Nobel, bestselleristi, grandi penne. A copiare sono bravi tutti...

Si può plagiare per gioco, per denaro, per amore, per disperazione, per necessità

Nobel, bestselleristi, grandi penne. A copiare sono bravi tutti...

La scrittura – come la pittura, il cinema, la musica – da sempre si nutre di ispirazioni, prestiti e contaminazioni. Dagli antichi ai postmoderni, tra scandali, accuse, processi, casi editoriali e polemiche giornalistiche, quella del plagio è una lunga storia di echi, calchi, scopiazzature, “citazioni”. Dagli autori classici alla narrativa di consumo, dai premi Nobel ai bestselleristi, dagli accademici alle grandi penne, dai romanzieri di culto a quelli di moda, tutti in qualche modo “copiano”: alcuni in maniera elegante, altri spudoratamente. Tutti rubano idee.. Ma è davvero un crimine? Catullo si ispirò alla vena poetica di Saffo, La Fontaine lesse molto bene Esopo, Molière usò un po’ troppo disinvoltamente Plauto… E poi ci sono Charles Dickens, Bertolt Brecht, Agatha Christie, Stephen King.... E tanti, tanti scrittori italiani. E' ciò che racconta Luigi Mascheroni nel suo nuovo saggio "Elogio del plagio. Storia, tra scandali e processi, della sottile arte di copiare da Marziale al web" (Aragno, pagg. 270, euro 20) che sarà presentato giovedì al Salone del Libro di Torino e di cui anticipiamo qui un brano.

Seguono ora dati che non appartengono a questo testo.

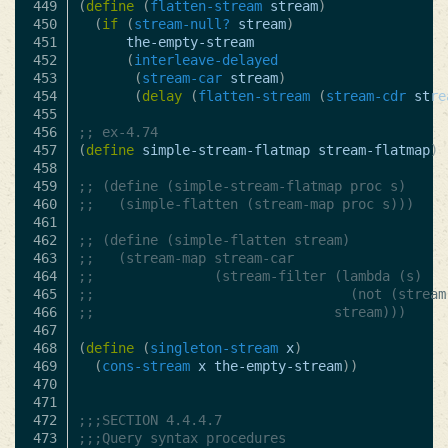
449

(
define
(
flatten-stream
stream
)
450

(
if
(
stream-null?
stream
)
451

the-empty-stream
452

(
interleave-delayed
453

(
stream-car
stream
)
454

(
delay
(
flatten-stream
(
stream-cdr
stre
455

456

;; ex-4.74
457

(
define
simple-stream-flatmap
stream-flatmap
)
458

459

;; (define (simple-stream-flatmap proc s)
460

;;   (simple-flatten (stream-map proc s)))
461

462

;; (define (simple-flatten stream)
463

;;   (stream-map stream-car
464

;;               (stream-filter (lambda (s)
465

;;                                (not (stream
466

;;                              stream)))
467

468

(
define
(
singleton-stream
x
)
469

(
cons-stream
x
the-empty-stream
))
470

471

472

;;;SECTION 4.4.4.7
473

;;;Query syntax procedures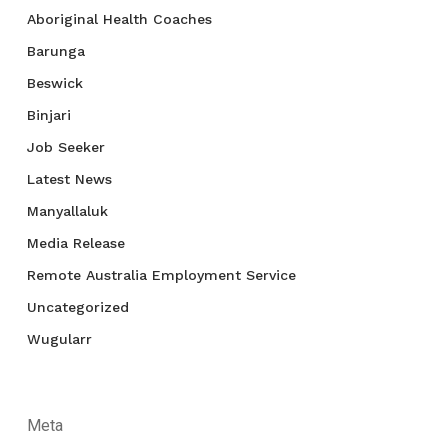
Aboriginal Health Coaches
Barunga
Beswick
Binjari
Job Seeker
Latest News
Manyallaluk
Media Release
Remote Australia Employment Service
Uncategorized
Wugularr
Meta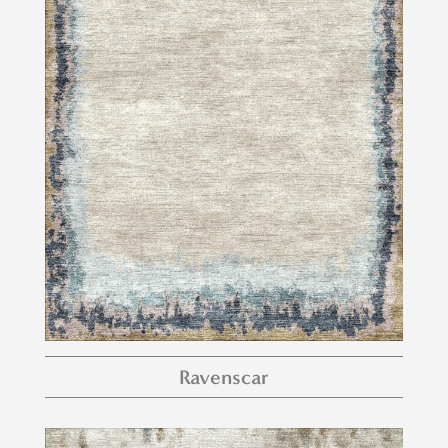
Ravenscar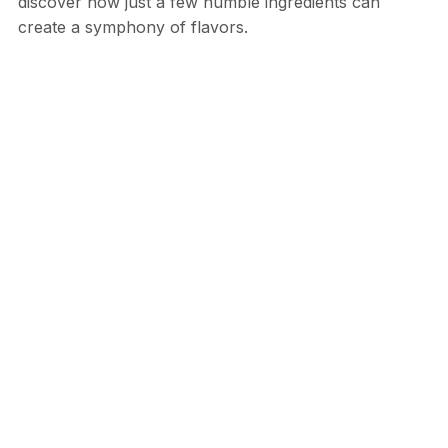
discover how just a few humble ingredients can
create a symphony of flavors.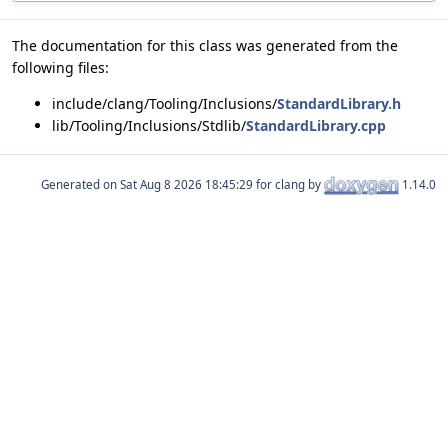
The documentation for this class was generated from the
following files:
include/clang/Tooling/Inclusions/
StandardLibrary.h
lib/Tooling/Inclusions/Stdlib/
StandardLibrary.cpp
Generated on
for clang by
1.14.0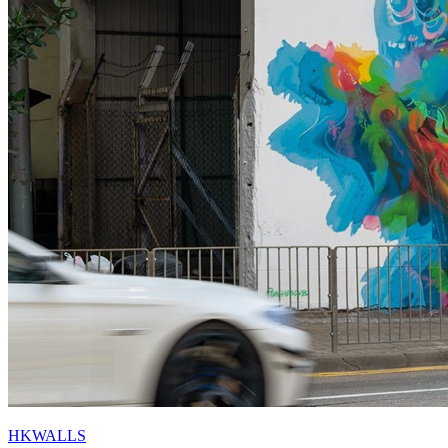
HKWALLS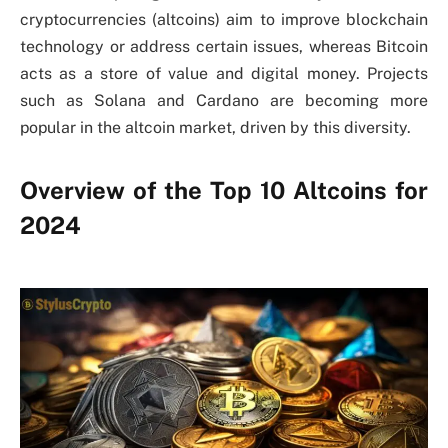
cryptocurrencies (altcoins) aim to improve blockchain
technology or address certain issues, whereas Bitcoin
acts as a store of value and digital money. Projects
such as Solana and Cardano are becoming more
popular in the altcoin market, driven by this diversity.
Overview of the Top 10 Altcoins for
2024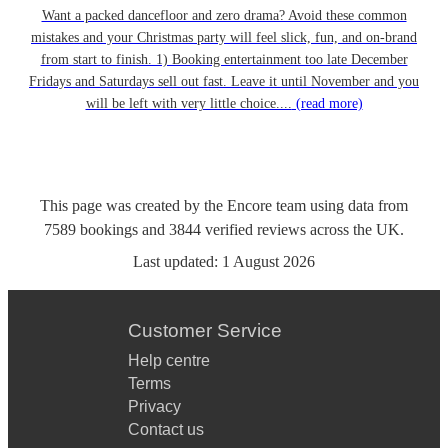
Want a packed dancefloor and zero drama? Avoid these common
mistakes and your Christmas party will feel slick, fun, and on-brand
from start to finish. 1) Booking entertainment too late December
Fridays and Saturdays sell out fast. Leave it until November and you
will be left with very little choice....
(read more)
This page was created by the Encore team using data from
7589
bookings
and
3844
verified reviews
across the UK.
Last updated:
1 August 2026
Customer Service
Help centre
Terms
Privacy
Contact us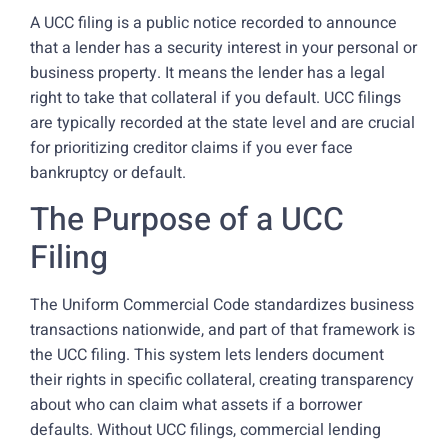
A UCC filing is a public notice recorded to announce
that a lender has a security interest in your personal or
business property. It means the lender has a legal
right to take that collateral if you default. UCC filings
are typically recorded at the state level and are crucial
for prioritizing creditor claims if you ever face
bankruptcy or default.
The Purpose of a UCC
Filing
The Uniform Commercial Code standardizes business
transactions nationwide, and part of that framework is
the UCC filing. This system lets lenders document
their rights in specific collateral, creating transparency
about who can claim what assets if a borrower
defaults. Without UCC filings, commercial lending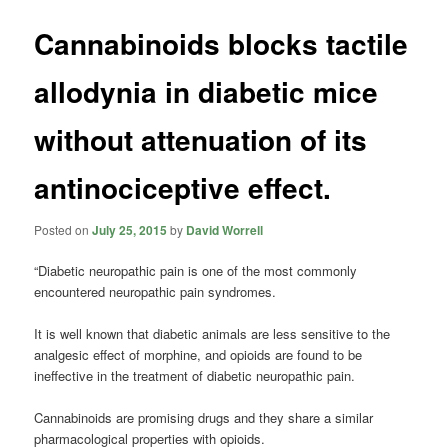
Cannabinoids blocks tactile
allodynia in diabetic mice
without attenuation of its
antinociceptive effect.
Posted on
July 25, 2015
by
David Worrell
“Diabetic neuropathic pain is one of the most commonly
encountered neuropathic pain syndromes.
It is well known that diabetic animals are less sensitive to the
analgesic effect of morphine, and opioids are found to be
ineffective in the treatment of diabetic neuropathic pain.
Cannabinoids are promising drugs and they share a similar
pharmacological properties with opioids.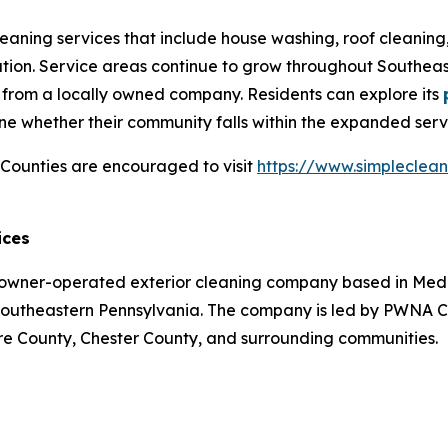
leaning services that include house washing, roof cleaning
ration. Service areas continue to grow throughout Southe
s from a locally owned company. Residents can explore its
e whether their community falls within the expanded servic
ounties are encouraged to visit
https://www.simpleclea
ices
owner-operated exterior cleaning company based in Media
 Southeastern Pennsylvania. The company is led by PWNA
re County, Chester County, and surrounding communities.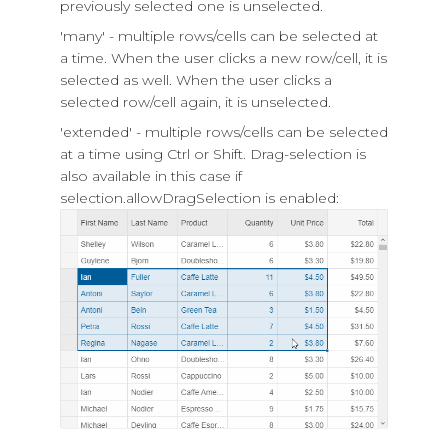
previously selected one is unselected.
'many' - multiple rows/cells can be selected at
a time. When the user clicks a new row/cell, it is
selected as well. When the user clicks a
selected row/cell again, it is unselected.
'extended' - multiple rows/cells can be selected
at a time using Ctrl or Shift. Drag-selection is
also available in this case if
selection.allowDragSelection
is enabled: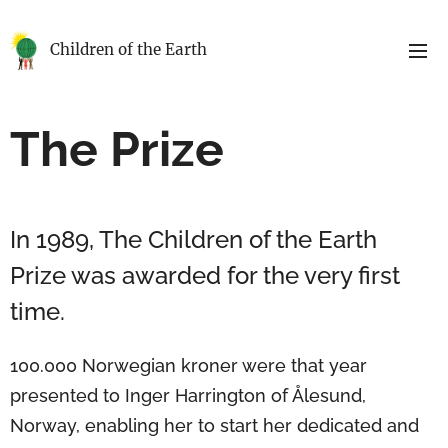
Children of the Earth
The Prize
In 1989, The Children of the Earth
Prize was awarded for the very first
time.
100.000 Norwegian kroner were that year
presented to Inger Harrington of Ålesund,
Norway, enabling her to start her dedicated and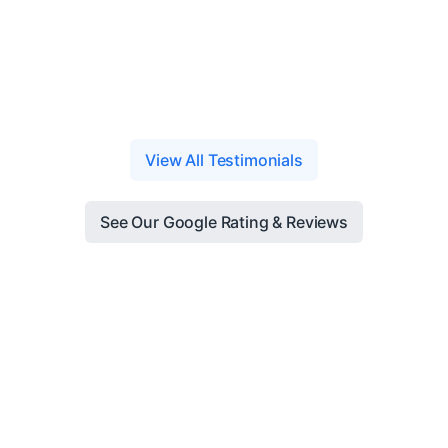
View All Testimonials
See Our Google Rating & Reviews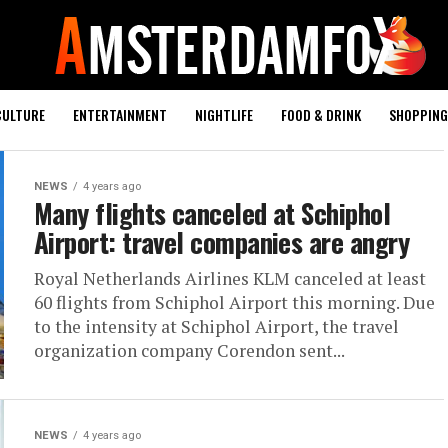
CULTURE
ENTERTAINMENT
NIGHTLIFE
FOOD & DRINK
SHOPPING 
NEWS
4 years ago
Many flights canceled at Schiphol
Airport: travel companies are angry
Royal Netherlands Airlines KLM canceled at least
60 flights from Schiphol Airport this morning. Due
to the intensity at Schiphol Airport, the travel
organization company Corendon sent...
NEWS
4 years ago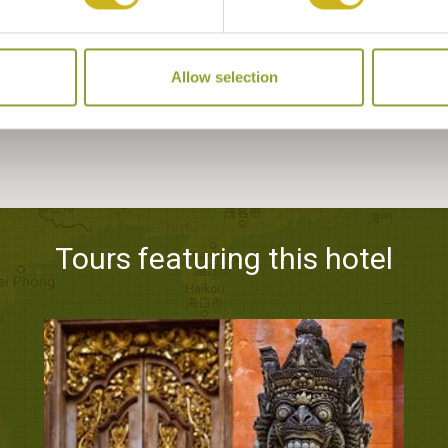
Allow selection
Tours featuring this hotel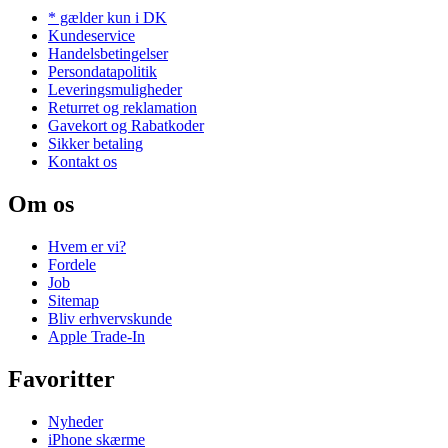
* gælder kun i DK
Kundeservice
Handelsbetingelser
Persondatapolitik
Leveringsmuligheder
Returret og reklamation
Gavekort og Rabatkoder
Sikker betaling
Kontakt os
Om os
Hvem er vi?
Fordele
Job
Sitemap
Bliv erhvervskunde
Apple Trade-In
Favoritter
Nyheder
iPhone skærme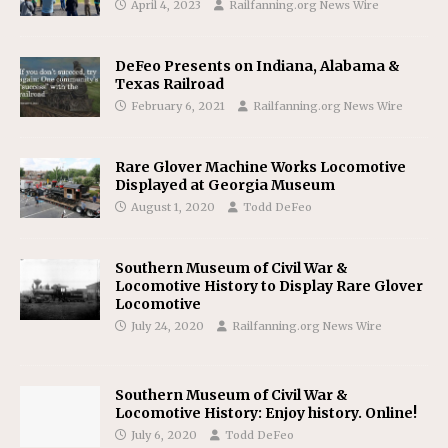
April 4, 2023
Railfanning.org News Wire
DeFeo Presents on Indiana, Alabama &
Texas Railroad
February 6, 2021
Railfanning.org News Wire
Rare Glover Machine Works Locomotive
Displayed at Georgia Museum
August 1, 2020
Todd DeFeo
Southern Museum of Civil War &
Locomotive History to Display Rare Glover
Locomotive
July 24, 2020
Railfanning.org News Wire
Southern Museum of Civil War &
Locomotive History: Enjoy history. Online!
July 6, 2020
Todd DeFeo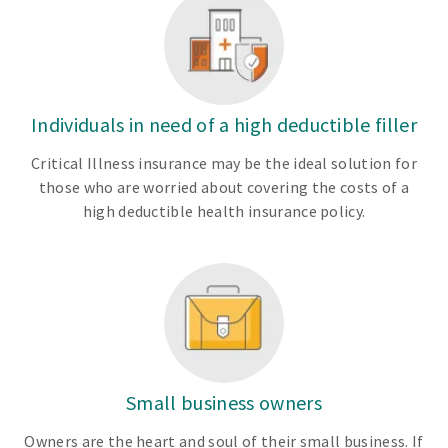
Individuals in need of a high deductible filler
Critical Illness insurance may be the ideal solution for
those who are worried about covering the costs of a
high deductible health insurance policy.
Small business owners
Owners are the heart and soul of their small business. If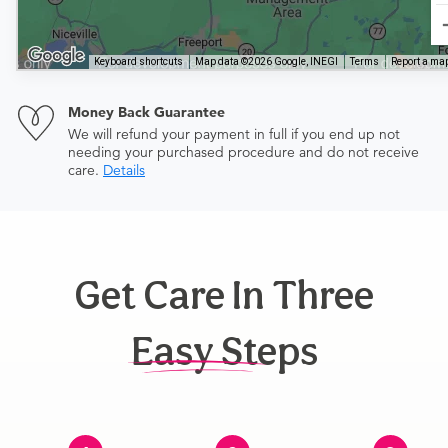
Keyboard shortcuts
Map data ©2026 Google, INEGI
Terms
Report a map
Money Back Guarantee
We will refund your payment in full if you end up not
needing your purchased procedure and do not receive
care.
Details
Get Care In Three
Easy Steps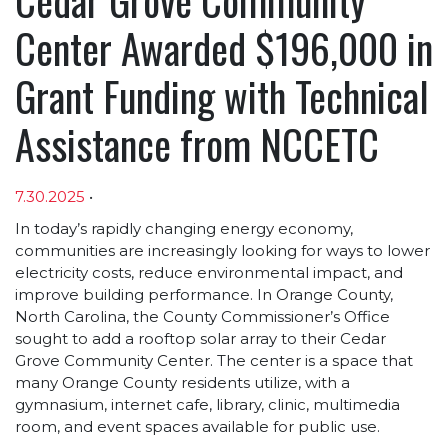
Center Awarded $196,000 in
Grant Funding with Technical
Assistance from NCCETC
7.30.2025
•
Article sections
In today’s rapidly changing energy economy,
communities are increasingly looking for ways to lower
electricity costs, reduce environmental impact, and
improve building performance. In Orange County,
North Carolina, the County Commissioner’s Office
sought to add a rooftop solar array to their Cedar
Grove Community Center. The center is a space that
many Orange County residents utilize, with a
gymnasium, internet cafe, library, clinic, multimedia
room, and event spaces available for public use.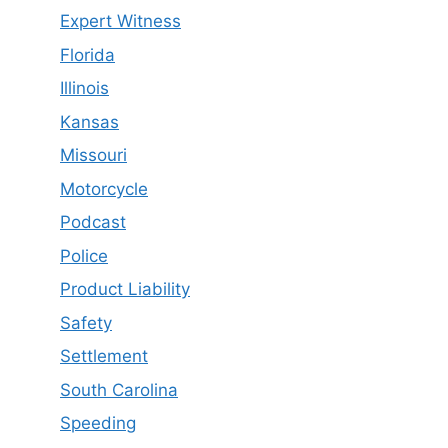
Expert Witness
Florida
Illinois
Kansas
Missouri
Motorcycle
Podcast
Police
Product Liability
Safety
Settlement
South Carolina
Speeding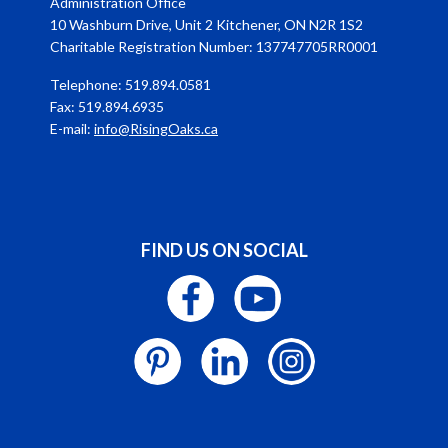
Administration Office
10 Washburn Drive, Unit 2 Kitchener, ON N2R 1S2
Charitable Registration Number: 137747705RR0001
Telephone: 519.894.0581
Fax: 519.894.6935
E-mail:
info@RisingOaks.ca
FIND US ON SOCIAL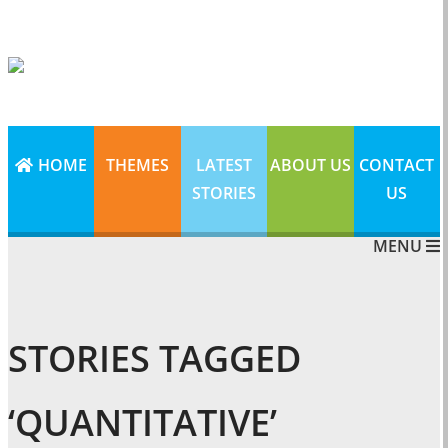
HOME
THEMES
LATEST
ABOUT US
CONTACT
STORIES
US
MENU
STORIES TAGGED
‘QUANTITATIVE’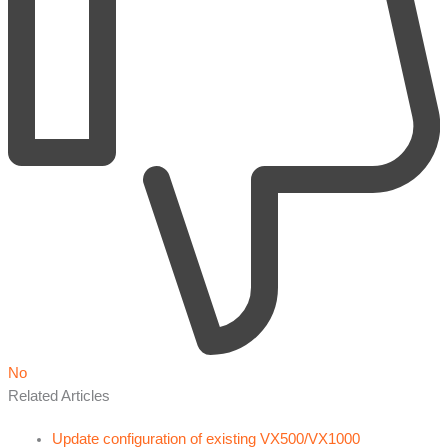
No
Related Articles
Update configuration of existing VX500/VX1000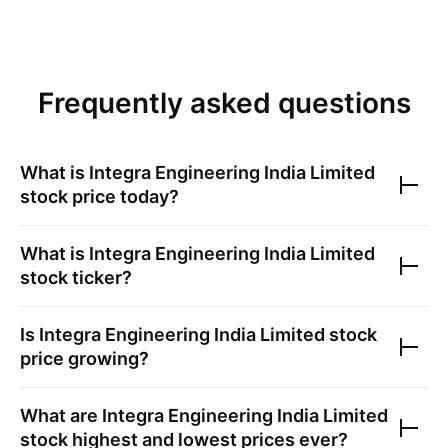
Frequently asked questions
What is
Integra Engineering India Limited
stock price today?
What is
Integra Engineering India Limited
stock ticker?
Is
Integra Engineering India Limited
stock
price growing?
What are
Integra Engineering India Limited
stock highest and lowest prices ever?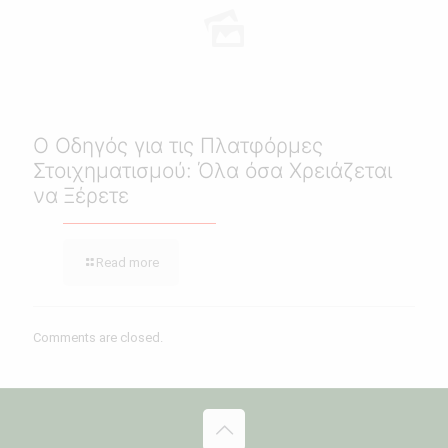
Ο Οδηγός για τις Πλατφόρμες
Στοιχηματισμού: Όλα όσα Χρειάζεται
να Ξέρετε
Read more
Comments are closed.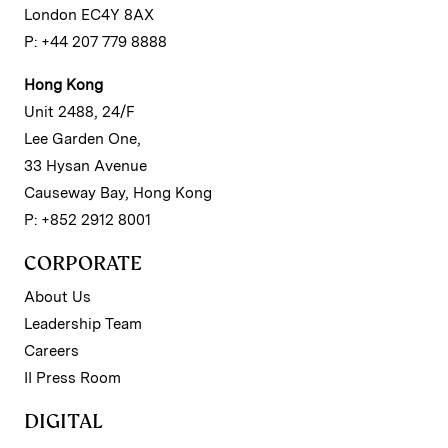
London EC4Y 8AX
P: +44 207 779 8888
Hong Kong
Unit 2488, 24/F
Lee Garden One,
33 Hysan Avenue
Causeway Bay, Hong Kong
P: +852 2912 8001
CORPORATE
About Us
Leadership Team
Careers
II Press Room
DIGITAL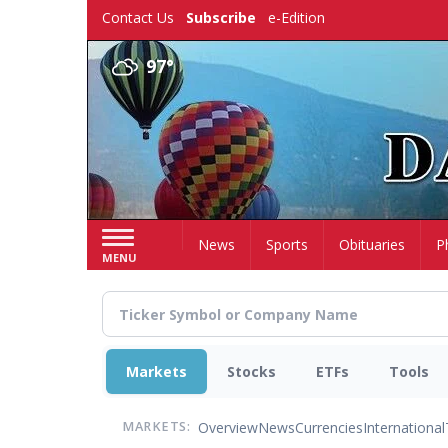
Skip
Contact Us
Subscribe
e-Edition
to
main
97°
content
Home
News
Sports
Obituaries
P
MENU
Markets
Stocks
ETFs
Tools
Overview
News
Currencies
International
MARKETS: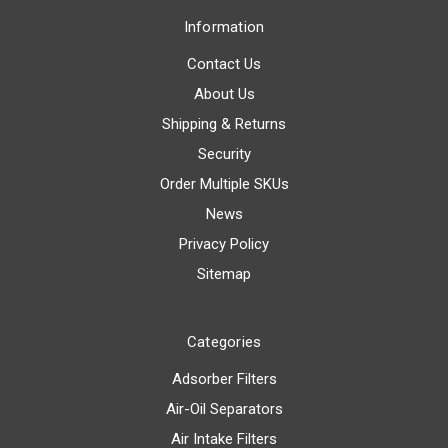
Information
Contact Us
About Us
Shipping & Returns
Security
Order Multiple SKUs
News
Privacy Policy
Sitemap
Categories
Adsorber Filters
Air-Oil Separators
Air Intake Filters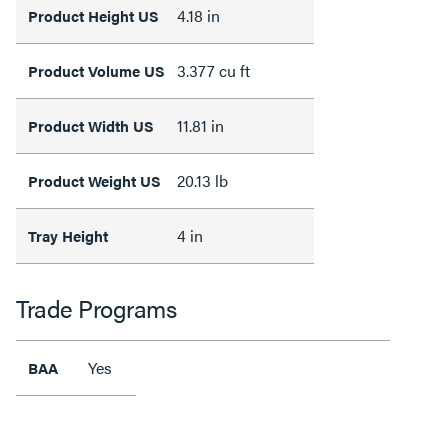
4.18 in
Product Height US
3.377 cu ft
Product Volume US
11.81 in
Product Width US
20.13 lb
Product Weight US
4 in
Tray Height
Trade Programs
Yes
BAA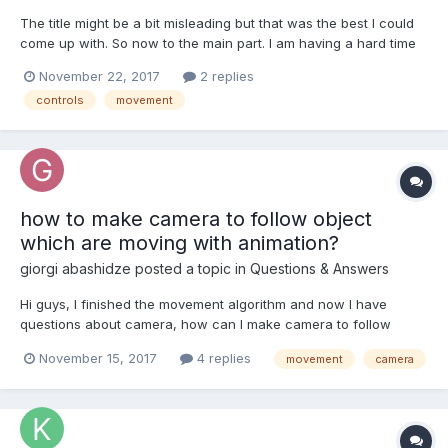
The title might be a bit misleading but that was the best I could
come up with. So now to the main part. I am having a hard time
making the controls for a game which was inspired by Ball Wars
November 22, 2017
2 replies
By Brackeys and a classic of game of Capture the Flag.
controls
movement
Basically you either shoot and kill your op...
how to make camera to follow object
which are moving with animation?
giorgi abashidze
posted a topic in
Questions & Answers
Hi guys, I finished the movement algorithm and now I have
questions about camera, how can I make camera to follow
character when character moving with animation? now my
November 15, 2017
4 replies
movement
camera
camera is not following, it just looking at object: is it a correct
way to create another anim...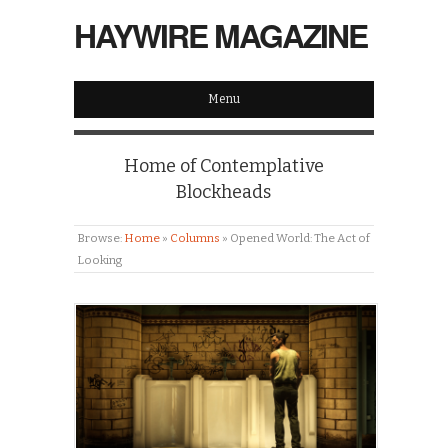
HAYWIRE MAGAZINE
Menu
Home of Contemplative
Blockheads
Browse:
Home
»
Columns
»
Opened World: The Act of
Looking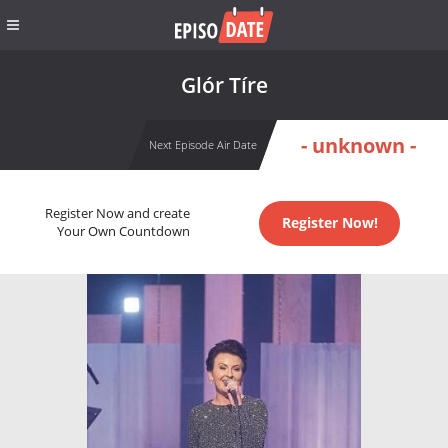
Glór Tíre
- unknown -
Next Episode Air Date
Register Now and create
Register Now!
Your Own Countdown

Si può plagiare per gioco, per denaro, per amore, per disperazione, per necessità. Esistono la clonazione di idee, il plagio volontario (il tipico copia-e-incolla), il plagio psichico, il plagio somatico (l'asinello del cartoon Donkey Xote ispirato a Cervantes e troppo simile nelle fattezze al Ciuchino di Shrek ), il plagio colto (prediletto dai citazionisti), il plagio «a mia insaputa» («Abitualmente lavoro prendendo appunti qua e là da altri libri; poi capita che riprendo in mano queste annotazioni e non ricordo più se sono mie o no, e quindi le copio senza che me ne accorga...») e il plagio di chi soffre di criptomnesia, una particolare alterazione della memoria per cui un ricordo – una trama, una battuta, una frase – può riaffiorare in noi come se (...)

(...) fosse una creazione personale. Esempi? Montale orecchiò – non molto bene – dai Frammenti lirici di Clemente Rebora e per certe altre cose da Sandro Penna. E Melania Mazzucco nel romanzo Vita , premio Strega 2003, senza accorgersene (?) ha riportato pagine intere di Guerra e pace di Tolstoj.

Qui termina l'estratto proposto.